= Emergency Hospital Service (Scotland) =

1940s hospital construction programme

The Emergency Hospital Service (EHS) of Scotland was an intensive, publicly funded programme of hospital building conducted by the Department of Health for Scotland during the 1940s. The scale and pace of public investment in hospital construction and staffing was unprecedented in Europe.

In a few years the EHS expanded Scottish hospital capacity by 60%, creating 20,500 additional beds. After the war, 13,000 of these EHS hospital beds and the accompanying staff, together with the older Highlands and Islands Medical Service facilities and staff, formed the basis of the Scottish National Health Service, founded in 1948.

==History==
The EHS began in 1939 to cope with the expected high number of civilian casualties from German air raids. Scotland was prioritised as it was seen as the likely refuge for resistance if the Axis powers had invaded England.

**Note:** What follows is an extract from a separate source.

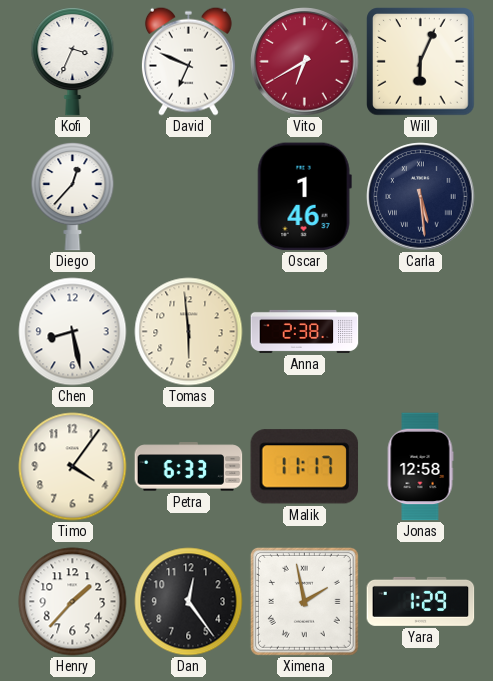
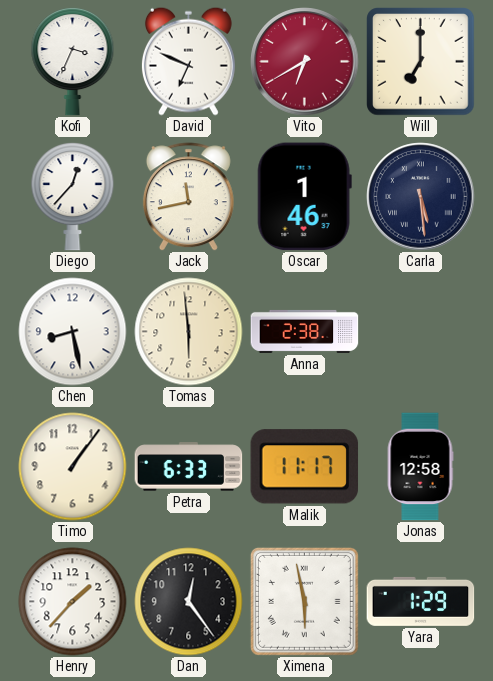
Will: 6:04 -> 7:00
Jack: none -> 11:43
Timo: 4:06 -> 1:06
Ximena: 1:58 -> 5:58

Scottish civil servants had built up experience of directly running public health services since the establishment of the Highlands and Islands Medical Service in 1913, and they focussed their efforts into this new public works programme.

The expected numbers of civilian casualties never arrived at the new facilities, so Tom Johnston, the Secretary of State for Scotland (1941–45), decided to use the largely empty buildings to reduce long surgery waiting times, with 33,000 civilian patients treated by EHS facilities by the end of the war in 1945.

Johnston also used the new EHS facilities for a new range of publicly funded specialist health care: orthopaedic care, plastic surgery, eye injuries, psychoneurosis, neurosurgery and other specialities. The EHS also formed the basis of the national pathology laboratory service, and, in 1940 the Scottish National Blood Transfusion Association to improve existing transfusion services.

==EHS hospitals==
Sites were identified to build hospitals at:
- Ballochmyle, Ayrshire
- Bridge of Earn, Perthshire
- Killearn, Stirlingshire
- Law, Lanarkshire
- Peel, Selkirkshire
- Raigmore, Inverness
- Stracathro, near Brechin, Angus

The EHS construction programme came to the attention of German military intelligence, but they mistook it for a military programme, so the Law and Stracathro hospitals were marked on Luftwaffe maps as barracks.

In addition to the 7 new hospitals and one clinic, the EHS constructed new annexes at existing hospitals. The annexe at Bangour Village Hospital, West Lothian developed into Bangour General Hospital.

Hotels were commandeered to provide convalescent accommodation. For example, Gleneagles Hotel was adapted to care for injured mineworkers.